● **Task to carry out**
The answer should hold only the lines from the one containing "Powered by leiyanstone (88, 2093)" through the one containing "Архивы (194, 147)" in the entries below, copied exactly, without pictures.

● **Data extracts**

════

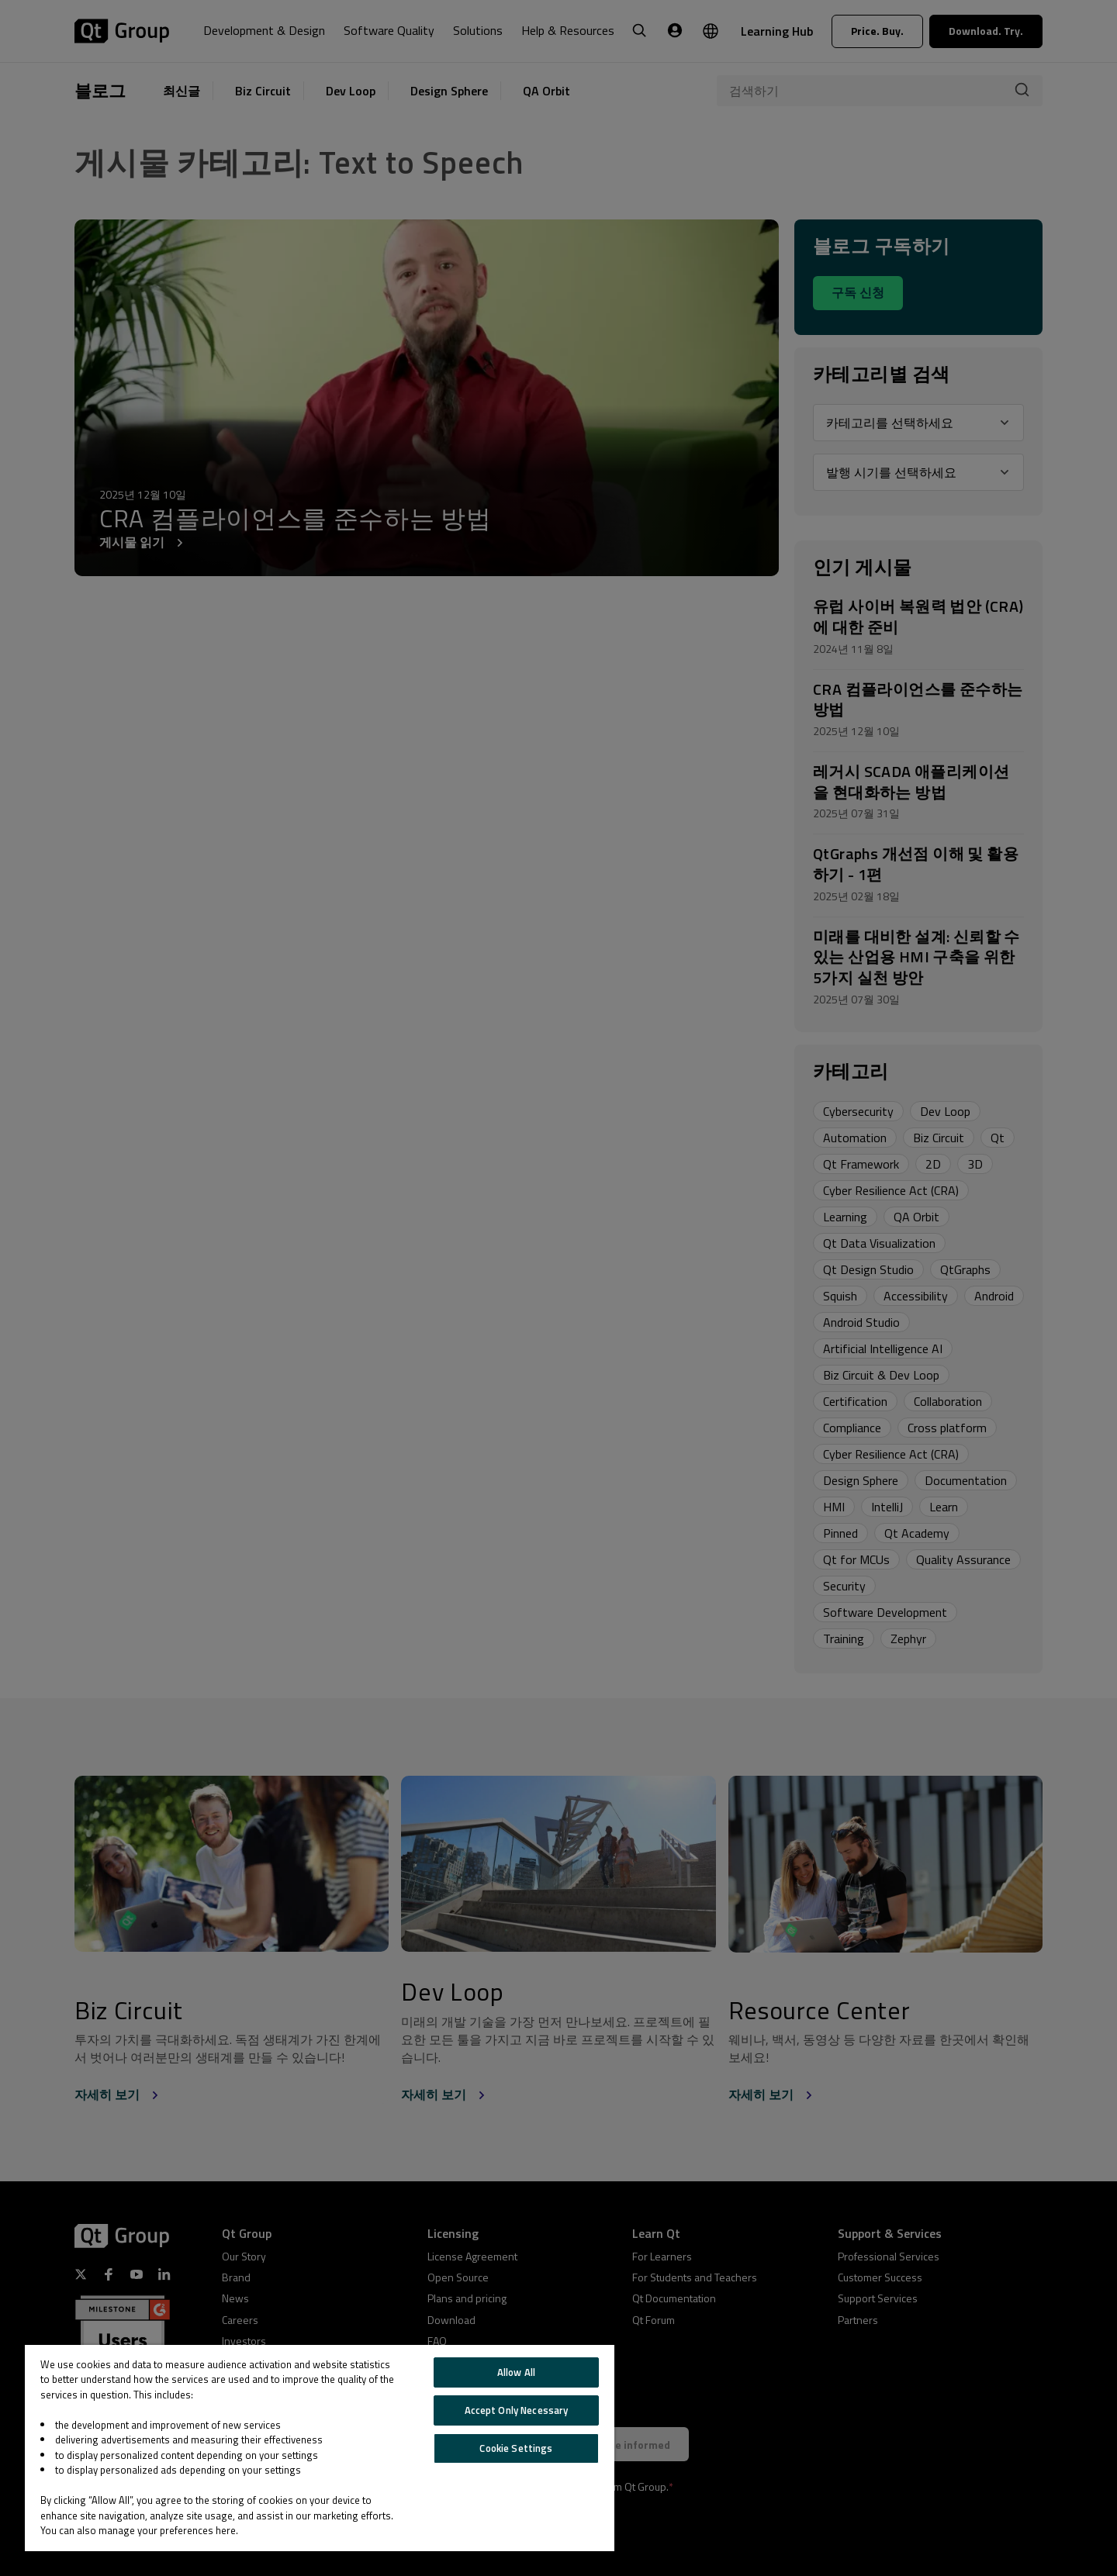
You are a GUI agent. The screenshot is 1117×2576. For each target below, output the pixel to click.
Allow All (516, 2372)
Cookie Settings (515, 2448)
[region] (319, 2448)
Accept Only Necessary (517, 2410)
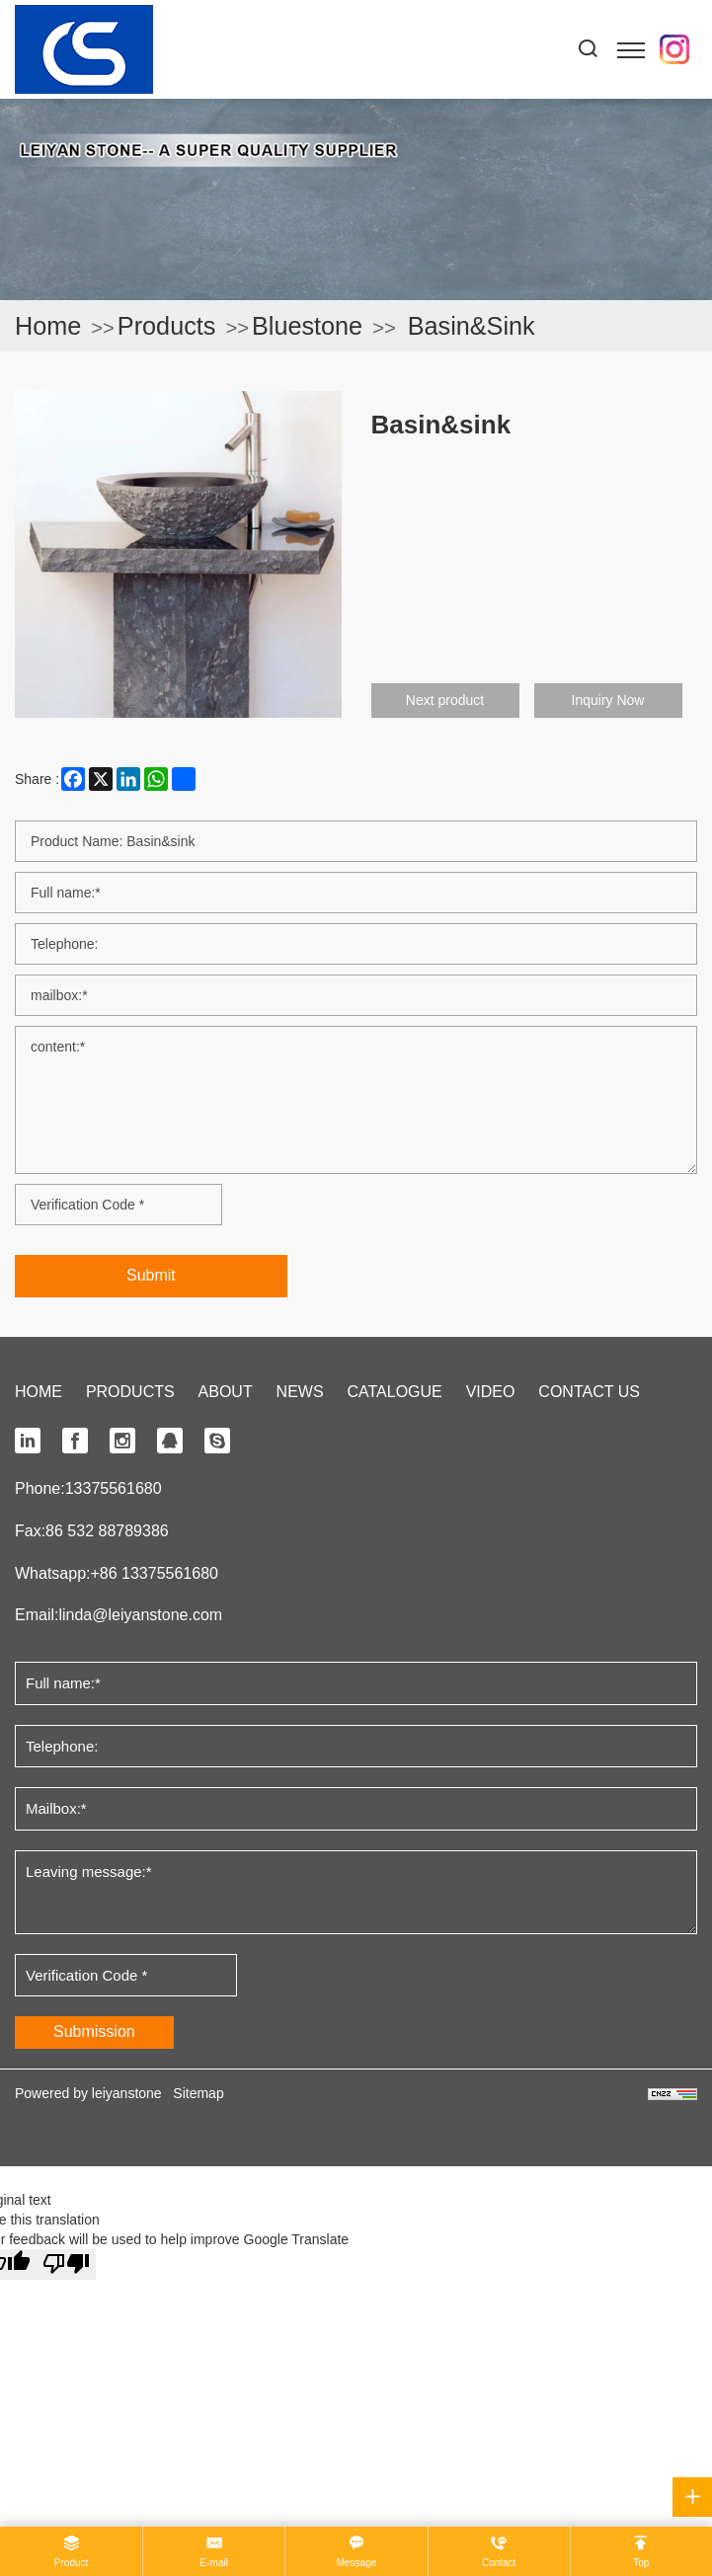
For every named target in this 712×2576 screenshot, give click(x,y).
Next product (445, 700)
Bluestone (307, 326)
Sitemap (198, 2093)
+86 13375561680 (153, 1573)
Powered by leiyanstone (88, 2093)
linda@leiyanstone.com (140, 1614)
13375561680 (113, 1488)
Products (167, 326)
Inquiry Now (608, 700)
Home (48, 326)
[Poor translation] (66, 2264)
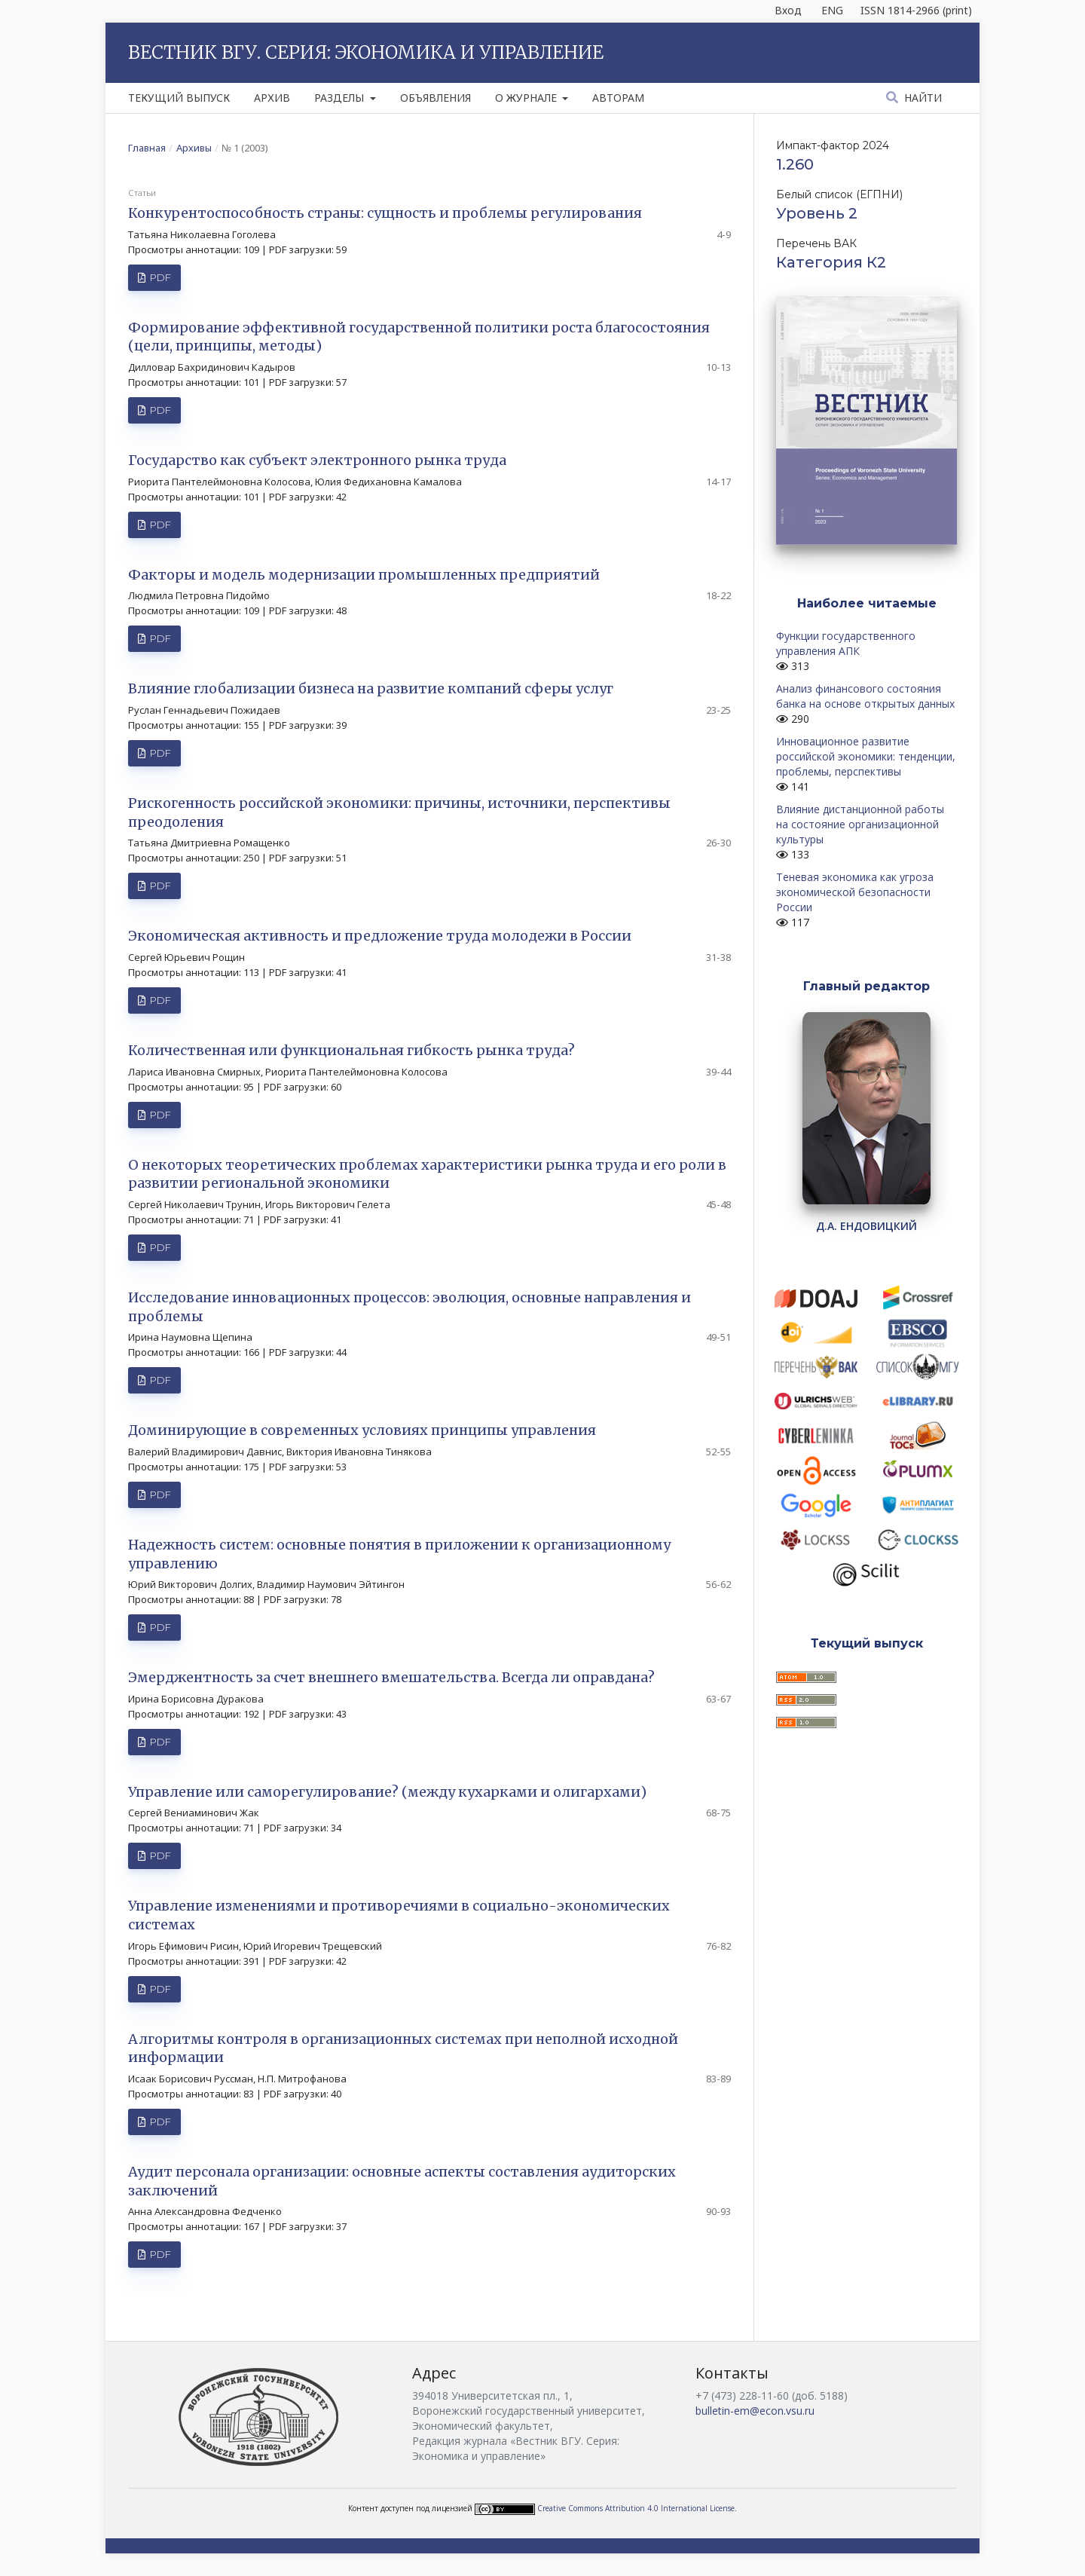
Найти (921, 97)
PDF (159, 277)
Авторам (618, 97)
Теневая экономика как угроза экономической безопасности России (855, 892)
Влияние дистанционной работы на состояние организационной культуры (860, 824)
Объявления (435, 97)
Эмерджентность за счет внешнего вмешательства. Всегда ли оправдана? (391, 1677)
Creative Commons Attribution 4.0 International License (636, 2508)
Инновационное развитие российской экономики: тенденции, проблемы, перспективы (865, 756)
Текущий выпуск (179, 97)
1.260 (795, 164)
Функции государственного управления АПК (845, 643)
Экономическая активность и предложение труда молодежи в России (379, 935)
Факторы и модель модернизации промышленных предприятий (364, 574)
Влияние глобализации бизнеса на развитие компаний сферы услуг (370, 688)
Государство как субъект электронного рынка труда (317, 460)
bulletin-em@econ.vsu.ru (755, 2410)
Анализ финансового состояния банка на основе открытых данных (865, 696)
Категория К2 (831, 262)
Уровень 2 (816, 213)
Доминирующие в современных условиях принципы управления (362, 1430)
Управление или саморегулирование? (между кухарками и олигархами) (387, 1791)
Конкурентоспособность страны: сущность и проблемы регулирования (385, 213)
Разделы (340, 97)
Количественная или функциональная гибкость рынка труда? (351, 1050)
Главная (147, 147)
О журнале (527, 97)
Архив (272, 97)
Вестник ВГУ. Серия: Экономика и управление (366, 52)
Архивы (194, 147)
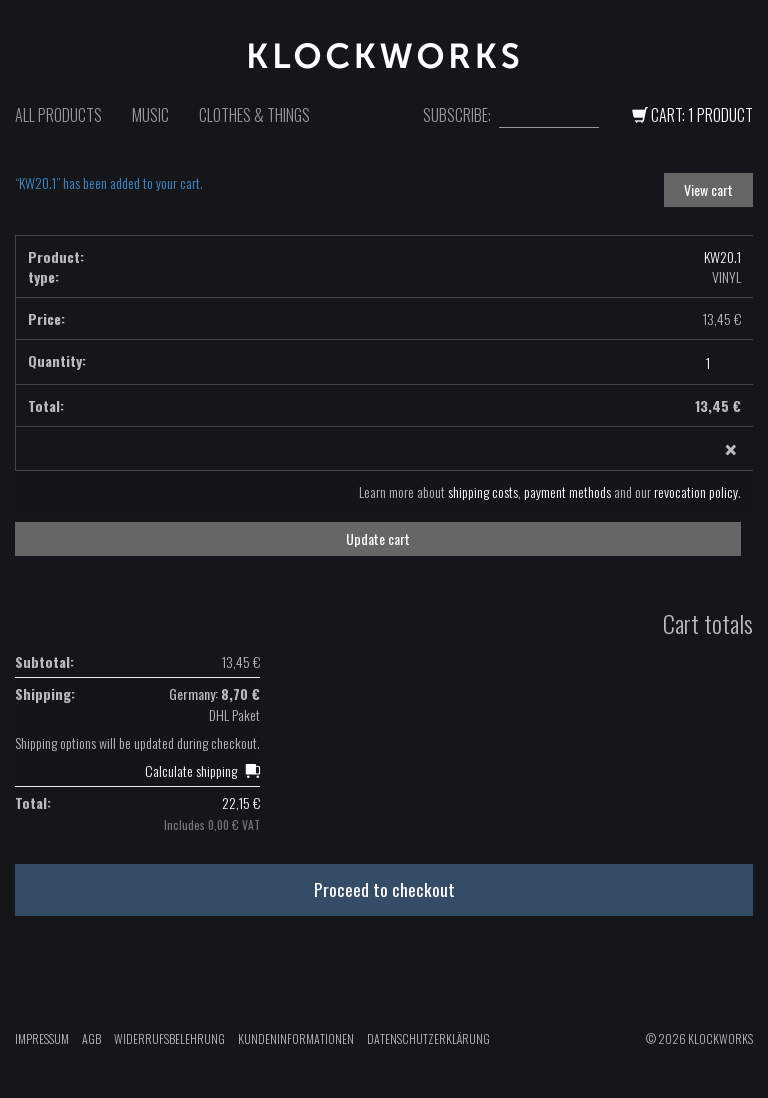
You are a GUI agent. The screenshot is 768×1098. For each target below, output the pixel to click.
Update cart (378, 538)
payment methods (567, 491)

════

● **Output for this exercise**
Powered by leiyanstone (88, 2093)
linda@leiyanstone.com (140, 1614)
13375561680 (113, 1488)
Products (167, 326)
Inquiry Now (608, 700)
Home (48, 326)
[Poor translation] (66, 2264)
Найти (921, 97)
PDF (159, 277)
Авторам (618, 97)
Теневая экономика как угроза экономической безопасности России (855, 892)
Влияние дистанционной работы на состояние организационной культуры (860, 824)
Объявления (435, 97)
Эмерджентность за счет внешнего вмешательства. Всегда ли оправдана? (391, 1677)
Creative Commons Attribution 4.0 International License (636, 2508)
Инновационное развитие российской экономики: тенденции, проблемы, перспективы (865, 756)
Текущий выпуск (179, 97)
1.260 (795, 164)
Функции государственного управления АПК (845, 643)
Экономическая активность и предложение труда молодежи в России (379, 935)
Факторы и модель модернизации промышленных предприятий (364, 574)
Влияние глобализации бизнеса на развитие компаний сферы услуг (370, 688)
Государство как субъект электронного рынка труда (317, 460)
bulletin-em@econ.vsu.ru (755, 2410)
Анализ финансового состояния банка на основе открытых данных (865, 696)
Категория К2 (831, 262)
Уровень 2 (816, 213)
Доминирующие в современных условиях принципы управления (362, 1430)
Управление или саморегулирование? (между кухарками и олигархами) (387, 1791)
Конкурентоспособность страны: сущность и проблемы регулирования (385, 213)
Разделы (340, 97)
Количественная или функциональная гибкость рынка труда? (351, 1050)
Главная (147, 147)
О журнале (527, 97)
Архив (272, 97)
Вестник ВГУ. Серия: Экономика и управление (366, 52)
Архивы (194, 147)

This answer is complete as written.